Personal information
- Date of birth: February 26, 1955 (age 70)
- Place of birth: Santiago, Chile
- Height: 6 ft 0 in (1.83 m)
- Position: Striker

Senior career*
- Years: Team / Apps / (Gls)
- 1974: Cincinnati Comets
- 1975–1976: Miami Toros / 19 / (4)
- 1975–1976: Miami Toros (indoor) / 4 / (8)
- 1977–1980: Fort Lauderdale Strikers / 21 / (2)
- 1979–1980: Fort Lauderdale Strikers (indoor) / 18 / (4)
- 1980: Miami Americans / 3 / (0)
- 1981: Pennsylvania Stoners / 1 / (0)
- Total:  / 66+ / (18+)

= Nico Bodonczy =

Chilean-American soccer player (born 1955)

Nicholas Bodonczy (born February 26, 1955) is a Chilean-American former professional soccer player who played as a striker.

==Playing career==
Bodonczy played in the North American Soccer League between 1975 and 1981 for the Miami Toros and Fort Lauderdale Strikers.
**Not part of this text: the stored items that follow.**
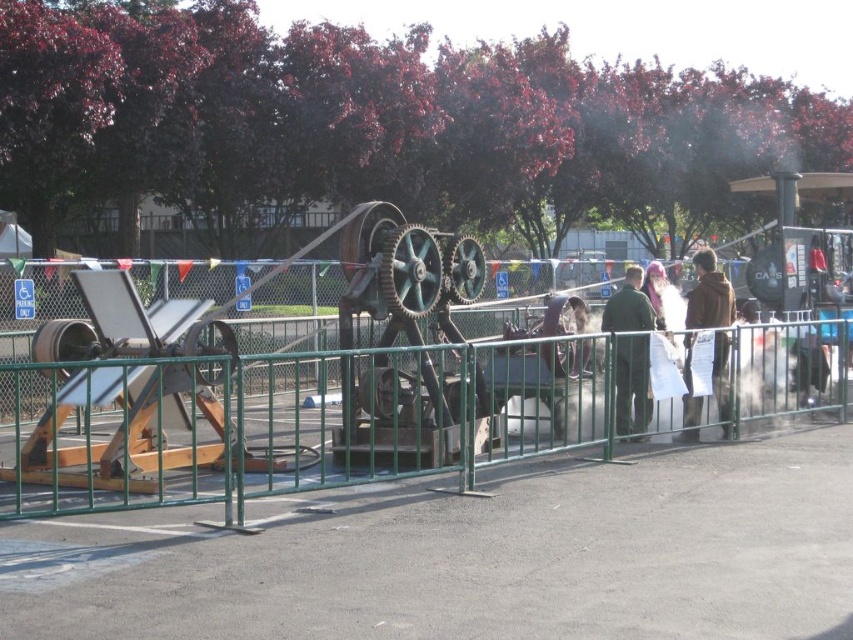 Question: Considering the relative positions of brown fuzzy coat at right and green matte jacket at center in the image provided, where is brown fuzzy coat at right located with respect to green matte jacket at center?

Choices:
 (A) left
 (B) right

Answer: (B)

Question: Is brown fuzzy coat at right below green matte jacket at center?

Choices:
 (A) yes
 (B) no

Answer: (A)

Question: Can you confirm if brown fuzzy coat at right is wider than green matte jacket at center?

Choices:
 (A) no
 (B) yes

Answer: (A)

Question: Which point is closer to the camera taking this photo?

Choices:
 (A) (701, 326)
 (B) (614, 300)

Answer: (B)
He also played in the American Soccer League for the Cincinnati Comets, the Miami Americans, and the Pennsylvania Stoners.

==Coaching career==
In 1981, Bodonczy briefly coached the Plantation High School boys' soccer team before being fired during the season. He later served prison time for a drug charge.